I wanted to share this New York Times article on the difference between how men and women are treated for chronic pain and how our bodies respond to medicine and therapies differently. I found it very interesting. I know I’ve encountered doctors who don’t believe fibromyalgia is real or believe that my symptoms are all in my head or do to depression or some other mental health issue. There really does need to be better awareness of how chronic pain should be treated to make it easier for patients suffering from it to get the medicine and treatments they need to feel better without searching for years for the right doctor or jumping through hoops to get a treatment or medicine approved by insurance. We also shouldn’t have to research treatment options available to us and educate our doctors about them, but we do.
TO the list of differences between men and women, we can add one more: the drug-dose gender gap. Doctors and researchers increasingly understand that there can be striking variations in the way men and women respond to drugs, many of which are tested almost exclusively on males. Early this year, for instance, the Food and Drug Administration announced that it was cutting in half the prescribed dose of Ambien for women, who remained drowsy for longer than men after taking the drug.
These differences are particularly important for the millions of women living with chronic pain. An estimated 25 percent of Americans experience chronic pain, and a disproportionate number of them are women.
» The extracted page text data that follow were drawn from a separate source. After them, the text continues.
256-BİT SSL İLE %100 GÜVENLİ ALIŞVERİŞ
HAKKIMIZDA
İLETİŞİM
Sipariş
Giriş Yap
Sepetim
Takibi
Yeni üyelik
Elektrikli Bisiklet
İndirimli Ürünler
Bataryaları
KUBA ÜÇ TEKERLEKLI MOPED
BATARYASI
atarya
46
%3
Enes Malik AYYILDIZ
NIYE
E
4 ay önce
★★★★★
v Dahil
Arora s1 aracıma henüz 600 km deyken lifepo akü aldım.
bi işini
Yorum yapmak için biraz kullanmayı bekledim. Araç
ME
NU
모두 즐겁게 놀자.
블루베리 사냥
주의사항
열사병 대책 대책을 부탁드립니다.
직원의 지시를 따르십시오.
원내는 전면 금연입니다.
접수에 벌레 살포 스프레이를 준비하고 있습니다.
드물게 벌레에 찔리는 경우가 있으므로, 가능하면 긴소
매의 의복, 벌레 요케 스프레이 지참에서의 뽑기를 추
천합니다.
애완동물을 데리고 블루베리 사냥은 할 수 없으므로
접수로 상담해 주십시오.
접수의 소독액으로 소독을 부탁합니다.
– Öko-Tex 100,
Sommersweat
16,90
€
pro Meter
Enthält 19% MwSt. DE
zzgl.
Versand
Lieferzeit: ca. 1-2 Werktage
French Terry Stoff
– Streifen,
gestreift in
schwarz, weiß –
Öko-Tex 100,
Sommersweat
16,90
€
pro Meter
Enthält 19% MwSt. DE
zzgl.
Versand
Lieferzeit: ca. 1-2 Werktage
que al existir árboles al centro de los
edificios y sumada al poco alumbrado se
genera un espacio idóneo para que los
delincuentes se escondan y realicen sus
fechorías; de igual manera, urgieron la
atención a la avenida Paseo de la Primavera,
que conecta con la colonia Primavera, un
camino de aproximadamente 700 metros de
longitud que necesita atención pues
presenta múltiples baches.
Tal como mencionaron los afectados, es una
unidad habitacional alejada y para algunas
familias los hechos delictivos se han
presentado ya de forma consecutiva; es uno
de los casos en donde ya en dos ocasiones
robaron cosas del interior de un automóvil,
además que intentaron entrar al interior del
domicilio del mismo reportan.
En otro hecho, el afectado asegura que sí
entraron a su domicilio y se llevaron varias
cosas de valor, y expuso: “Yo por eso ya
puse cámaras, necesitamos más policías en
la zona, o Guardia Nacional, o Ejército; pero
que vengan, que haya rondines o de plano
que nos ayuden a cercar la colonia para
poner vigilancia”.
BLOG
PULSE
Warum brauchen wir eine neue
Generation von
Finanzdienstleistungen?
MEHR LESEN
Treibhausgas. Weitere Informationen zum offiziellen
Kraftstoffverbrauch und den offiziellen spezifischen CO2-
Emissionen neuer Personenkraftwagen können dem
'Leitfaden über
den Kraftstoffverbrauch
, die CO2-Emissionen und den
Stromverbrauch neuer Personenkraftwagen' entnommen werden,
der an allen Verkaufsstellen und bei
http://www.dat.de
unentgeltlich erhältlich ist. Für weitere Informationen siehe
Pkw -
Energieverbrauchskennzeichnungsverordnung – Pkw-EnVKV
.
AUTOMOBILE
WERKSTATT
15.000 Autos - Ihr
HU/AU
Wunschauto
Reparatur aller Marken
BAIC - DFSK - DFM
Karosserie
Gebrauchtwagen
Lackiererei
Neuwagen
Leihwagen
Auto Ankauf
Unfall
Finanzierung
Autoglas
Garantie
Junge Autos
A review published in the Journal of Pain in 2009 found that women faced a substantially greater risk of developing pain conditions. They are twice as likely to have multiple sclerosis, two to three times more likely to develop rheumatoid arthritis and four times more likely to have chronic fatigue syndrome than men. As a whole, autoimmune diseases, which often include debilitating pain, strike women three times more frequently than men.
While hormonal, genetic and even environmental factors might influence the manifestation and progression of autoimmune diseases, we don’t yet know the reason for this high prevalence in women.
Pain conditions are a particularly good example of the interplay between sex (our biological and chromosomal differences) and gender (the cultural roles and expectations attributed to a person). In 2011, the Institute of Medicine published a report on the public health impact of chronic pain, called “Relieving Pain in America.” It found that not only did women appear to suffer more from pain, but that women’s reports of pain were more likely to be dismissed.
This is a serious problem, because pain is subjective and self-reported, and diagnosis and treatment depend on the assumption that the person reporting symptoms is beyond doubt.
The oft-cited study “The Girl Who Cried Pain: A Bias Against Women in the Treatment of Pain” found that women were less likely to receive aggressive treatment when diagnosed, and were more likely to have their pain characterized as “emotional,” “psychogenic” and therefore “not real.”